→ **TASK PROMPT**
Give the records again in full, exactly as they appear.

Saved entries
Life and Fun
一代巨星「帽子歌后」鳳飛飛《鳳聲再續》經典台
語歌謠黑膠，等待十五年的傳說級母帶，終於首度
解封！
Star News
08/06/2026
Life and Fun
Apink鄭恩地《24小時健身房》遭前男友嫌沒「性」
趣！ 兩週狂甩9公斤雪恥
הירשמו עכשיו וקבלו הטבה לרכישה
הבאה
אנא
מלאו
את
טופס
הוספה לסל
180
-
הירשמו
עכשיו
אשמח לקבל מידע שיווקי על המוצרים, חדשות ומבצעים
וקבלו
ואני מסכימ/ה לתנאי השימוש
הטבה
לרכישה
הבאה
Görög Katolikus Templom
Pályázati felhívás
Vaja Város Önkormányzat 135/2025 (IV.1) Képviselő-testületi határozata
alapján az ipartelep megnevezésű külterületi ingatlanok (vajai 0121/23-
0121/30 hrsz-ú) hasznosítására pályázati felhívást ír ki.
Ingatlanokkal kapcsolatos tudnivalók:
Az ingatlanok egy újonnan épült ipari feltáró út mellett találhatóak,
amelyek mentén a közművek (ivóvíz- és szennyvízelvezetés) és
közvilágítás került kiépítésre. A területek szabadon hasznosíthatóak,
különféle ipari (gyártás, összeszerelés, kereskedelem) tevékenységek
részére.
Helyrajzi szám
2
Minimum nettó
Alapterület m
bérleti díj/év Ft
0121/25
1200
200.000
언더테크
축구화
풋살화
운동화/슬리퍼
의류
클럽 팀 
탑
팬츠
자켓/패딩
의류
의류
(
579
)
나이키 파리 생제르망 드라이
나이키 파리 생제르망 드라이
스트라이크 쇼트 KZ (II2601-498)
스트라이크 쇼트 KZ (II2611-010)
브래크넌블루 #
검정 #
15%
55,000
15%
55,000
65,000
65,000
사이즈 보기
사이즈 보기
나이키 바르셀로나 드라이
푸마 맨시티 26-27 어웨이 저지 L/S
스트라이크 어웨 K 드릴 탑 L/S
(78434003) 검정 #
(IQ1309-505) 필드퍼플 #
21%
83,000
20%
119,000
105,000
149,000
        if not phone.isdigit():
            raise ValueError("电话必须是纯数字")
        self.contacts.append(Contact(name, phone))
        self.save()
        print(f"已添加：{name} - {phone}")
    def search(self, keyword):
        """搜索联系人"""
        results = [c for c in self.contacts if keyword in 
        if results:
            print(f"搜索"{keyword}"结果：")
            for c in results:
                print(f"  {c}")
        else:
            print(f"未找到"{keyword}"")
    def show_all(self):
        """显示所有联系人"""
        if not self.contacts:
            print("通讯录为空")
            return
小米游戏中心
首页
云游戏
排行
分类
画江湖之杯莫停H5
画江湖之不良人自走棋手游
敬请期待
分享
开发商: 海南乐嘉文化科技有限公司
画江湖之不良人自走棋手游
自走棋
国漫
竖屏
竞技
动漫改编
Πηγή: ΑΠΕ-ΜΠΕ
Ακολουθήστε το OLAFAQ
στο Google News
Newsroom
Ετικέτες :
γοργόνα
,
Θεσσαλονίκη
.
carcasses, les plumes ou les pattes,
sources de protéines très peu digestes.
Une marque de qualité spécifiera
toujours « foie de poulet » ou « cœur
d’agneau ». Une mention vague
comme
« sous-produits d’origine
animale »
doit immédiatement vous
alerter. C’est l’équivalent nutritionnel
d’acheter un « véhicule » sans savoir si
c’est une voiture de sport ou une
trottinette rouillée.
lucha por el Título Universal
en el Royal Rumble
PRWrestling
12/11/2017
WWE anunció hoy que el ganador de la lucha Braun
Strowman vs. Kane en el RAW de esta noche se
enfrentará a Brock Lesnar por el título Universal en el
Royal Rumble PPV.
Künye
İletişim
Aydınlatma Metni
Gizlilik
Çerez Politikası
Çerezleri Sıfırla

→ **RESULT OF THIS EXERCISE**
Life and Fun
一代巨星「帽子歌后」鳳飛飛《鳳聲再續》經典台
語歌謠黑膠，等待十五年的傳說級母帶，終於首度
解封！
Star News
08/06/2026
Life and Fun
Apink鄭恩地《24小時健身房》遭前男友嫌沒「性」
趣！ 兩週狂甩9公斤雪恥
הירשמו עכשיו וקבלו הטבה לרכישה
הבאה
אנא
מלאו
את
טופס
הוספה לסל
180
-
הירשמו
עכשיו
אשמח לקבל מידע שיווקי על המוצרים, חדשות ומבצעים
וקבלו
ואני מסכימ/ה לתנאי השימוש
הטבה
לרכישה
הבאה
Görög Katolikus Templom
Pályázati felhívás
Vaja Város Önkormányzat 135/2025 (IV.1) Képviselő-testületi határozata
alapján az ipartelep megnevezésű külterületi ingatlanok (vajai 0121/23-
0121/30 hrsz-ú) hasznosítására pályázati felhívást ír ki.
Ingatlanokkal kapcsolatos tudnivalók:
Az ingatlanok egy újonnan épült ipari feltáró út mellett találhatóak,
amelyek mentén a közművek (ivóvíz- és szennyvízelvezetés) és
közvilágítás került kiépítésre. A területek szabadon hasznosíthatóak,
különféle ipari (gyártás, összeszerelés, kereskedelem) tevékenységek
részére.
Helyrajzi szám
2
Minimum nettó
Alapterület m
bérleti díj/év Ft
0121/25
1200
200.000
언더테크
축구화
풋살화
운동화/슬리퍼
의류
클럽 팀 
탑
팬츠
자켓/패딩
의류
의류
(
579
)
나이키 파리 생제르망 드라이
나이키 파리 생제르망 드라이
스트라이크 쇼트 KZ (II2601-498)
스트라이크 쇼트 KZ (II2611-010)
브래크넌블루 #
검정 #
15%
55,000
15%
55,000
65,000
65,000
사이즈 보기
사이즈 보기
나이키 바르셀로나 드라이
푸마 맨시티 26-27 어웨이 저지 L/S
스트라이크 어웨 K 드릴 탑 L/S
(78434003) 검정 #
(IQ1309-505) 필드퍼플 #
21%
83,000
20%
119,000
105,000
149,000
        if not phone.isdigit():
            raise ValueError("电话必须是纯数字")
        self.contacts.append(Contact(name, phone))
        self.save()
        print(f"已添加：{name} - {phone}")
    def search(self, keyword):
        """搜索联系人"""
        results = [c for c in self.contacts if keyword in 
        if results:
            print(f"搜索"{keyword}"结果：")
            for c in results:
                print(f"  {c}")
        else:
            print(f"未找到"{keyword}"")
    def show_all(self):
        """显示所有联系人"""
        if not self.contacts:
            print("通讯录为空")
            return
小米游戏中心
首页
云游戏
排行
分类
画江湖之杯莫停H5
画江湖之不良人自走棋手游
敬请期待
分享
开发商: 海南乐嘉文化科技有限公司
画江湖之不良人自走棋手游
自走棋
国漫
竖屏
竞技
动漫改编
Πηγή: ΑΠΕ-ΜΠΕ
Ακολουθήστε το OLAFAQ
στο Google News
Newsroom
Ετικέτες :
γοργόνα
,
Θεσσαλονίκη
.
carcasses, les plumes ou les pattes,
sources de protéines très peu digestes.
Une marque de qualité spécifiera
toujours « foie de poulet » ou « cœur
d’agneau ». Une mention vague
comme
« sous-produits d’origine
animale »
doit immédiatement vous
alerter. C’est l’équivalent nutritionnel
d’acheter un « véhicule » sans savoir si
c’est une voiture de sport ou une
trottinette rouillée.
lucha por el Título Universal
en el Royal Rumble
PRWrestling
12/11/2017
WWE anunció hoy que el ganador de la lucha Braun
Strowman vs. Kane en el RAW de esta noche se
enfrentará a Brock Lesnar por el título Universal en el
Royal Rumble PPV.
Künye
İletişim
Aydınlatma Metni
Gizlilik
Çerez Politikası
Çerezleri Sıfırla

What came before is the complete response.